Name: Ring-Necked Pheasant, Common Pheasant
Scientific Name: Phasianus colchicus
Scientific Family: Phasianidae (Pheasants, Partridges, Turkeys and Grouse)
Habitat: Found in brushy, overgrown fields, including agricultural areas, meadows, prairies and forest edges, as well as alongside roads in rural areas. Longer grasses and scattered shrubbery are preferred because of the cover they provide for these shy, skittish birds. Because these birds may be kept in exotic collections or as part of game reserves, they may occasionally be found in unexpected areas, including parks, gardens or suburban regions.
Range: A year-round resident of suitable habitats from south-central Canada through the western United States as far south as central California, northern Arizona, central New Mexico and northern Texas. The ring-necked pheasant’s range extends east to New England and Nova Scotia, though they are absent from the northernmost regions of Minnesota and the Great Lakes area. What many birders don’t realize, however, is that these birds are not native to North America – they originated in similar habitats in Asia, the Middle East and eastern Europe, and have been introduced to western Europe and North America, where they now thrive.
Ring-necked pheasants are distinctive, chicken-like birds with their long, slender tails, round bodies, long necks and small heads. Their colors are all the tones of autumn, with the males having coppery plumage with black scaling below and white dots above. The brown tail is barred with black, and the rump is golden-brown. A broad white necklace encircles the neck and contrasts with the deep green head, bright red face and golden-white crown, as well as the amber eyes and ivory bill. The breast is a deep chestnut hue, darker than the coppery wings. Females are less brilliantly colored and more mottled brown, tan, buff and black to serve as exceptional camouflage.

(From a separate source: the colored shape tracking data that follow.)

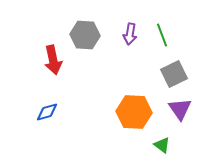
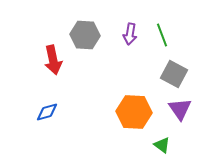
gray square: rotated 36 degrees counterclockwise
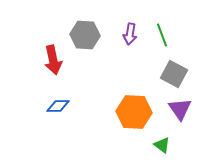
blue diamond: moved 11 px right, 6 px up; rotated 15 degrees clockwise
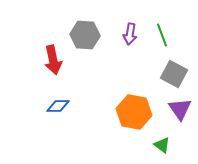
orange hexagon: rotated 8 degrees clockwise
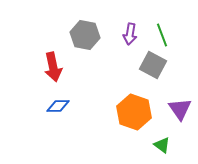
gray hexagon: rotated 8 degrees clockwise
red arrow: moved 7 px down
gray square: moved 21 px left, 9 px up
orange hexagon: rotated 8 degrees clockwise
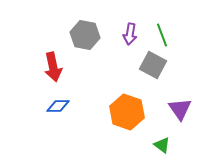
orange hexagon: moved 7 px left
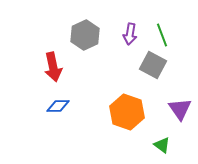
gray hexagon: rotated 24 degrees clockwise
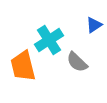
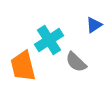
gray semicircle: moved 1 px left
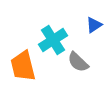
cyan cross: moved 4 px right
gray semicircle: moved 2 px right
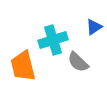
blue triangle: moved 2 px down
cyan cross: rotated 16 degrees clockwise
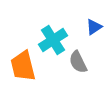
cyan cross: rotated 16 degrees counterclockwise
gray semicircle: rotated 20 degrees clockwise
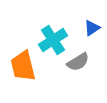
blue triangle: moved 2 px left, 1 px down
gray semicircle: rotated 95 degrees counterclockwise
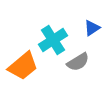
orange trapezoid: rotated 116 degrees counterclockwise
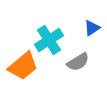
cyan cross: moved 4 px left
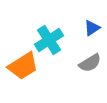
gray semicircle: moved 12 px right, 1 px down
orange trapezoid: rotated 8 degrees clockwise
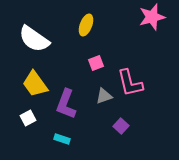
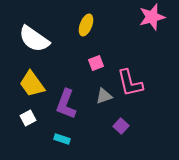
yellow trapezoid: moved 3 px left
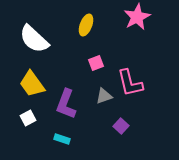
pink star: moved 15 px left; rotated 12 degrees counterclockwise
white semicircle: rotated 8 degrees clockwise
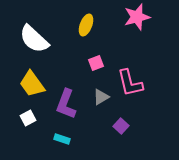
pink star: rotated 12 degrees clockwise
gray triangle: moved 3 px left, 1 px down; rotated 12 degrees counterclockwise
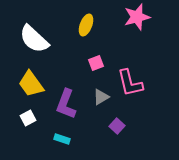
yellow trapezoid: moved 1 px left
purple square: moved 4 px left
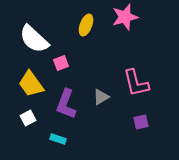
pink star: moved 12 px left
pink square: moved 35 px left
pink L-shape: moved 6 px right
purple square: moved 24 px right, 4 px up; rotated 35 degrees clockwise
cyan rectangle: moved 4 px left
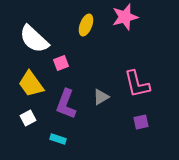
pink L-shape: moved 1 px right, 1 px down
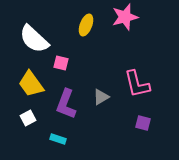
pink square: rotated 35 degrees clockwise
purple square: moved 2 px right, 1 px down; rotated 28 degrees clockwise
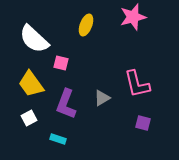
pink star: moved 8 px right
gray triangle: moved 1 px right, 1 px down
white square: moved 1 px right
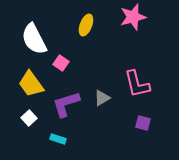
white semicircle: rotated 20 degrees clockwise
pink square: rotated 21 degrees clockwise
purple L-shape: rotated 52 degrees clockwise
white square: rotated 14 degrees counterclockwise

Despite their bold plumage, these birds can be difficult to see as they skulk in faded fields, staying behind clumps of dried grasses and keeping a low profile to avoid predators. Of course, during the spring breeding season, males want to stand out as much as possible, and I’ve had the dubious privilege of having a male ring-necked pheasant outside my office window for hours at a time one year, standing atop a boulder and making incessant, loud, obnoxious calls roughly once a minute. I wasn’t particularly impressed with his courtship display – though he did show amazing stamina – nor am I certain any females fell for his charms, but he did settle down after darkness (thank goodness, or we might have had to have words).

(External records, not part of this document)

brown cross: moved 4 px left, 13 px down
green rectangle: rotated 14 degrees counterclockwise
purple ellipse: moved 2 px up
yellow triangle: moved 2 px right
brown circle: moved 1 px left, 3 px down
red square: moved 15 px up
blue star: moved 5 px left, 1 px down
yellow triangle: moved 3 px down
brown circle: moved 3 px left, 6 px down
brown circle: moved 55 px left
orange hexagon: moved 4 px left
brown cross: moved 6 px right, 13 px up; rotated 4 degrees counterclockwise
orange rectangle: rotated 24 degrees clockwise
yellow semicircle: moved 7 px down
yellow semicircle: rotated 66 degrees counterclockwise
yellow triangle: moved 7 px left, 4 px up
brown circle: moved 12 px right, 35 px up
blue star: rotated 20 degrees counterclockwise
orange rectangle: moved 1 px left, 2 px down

In addition to their coloration, these birds also epitomize fall with their status as a game bird. As a group, pheasants are some of the most hunted game birds worldwide, and different types of pheasants are often hunted in different regions – which can bring them to different tables and menus as a savory fall treat. While I don’t hunt personally, I recognize, acknowledge and support the vital part organized, regulated hunting can play in thoughtful bird conservation. Controlled hunting can monitor overall populations as well as help control overpopulation and augment wild populations with captive-raised birds released on game reserves. The smartest and strongest will survive to help bolster the population after the hunting season ends, ensuring there are more ring-necked pheasants for us all to see and enjoy every autumn.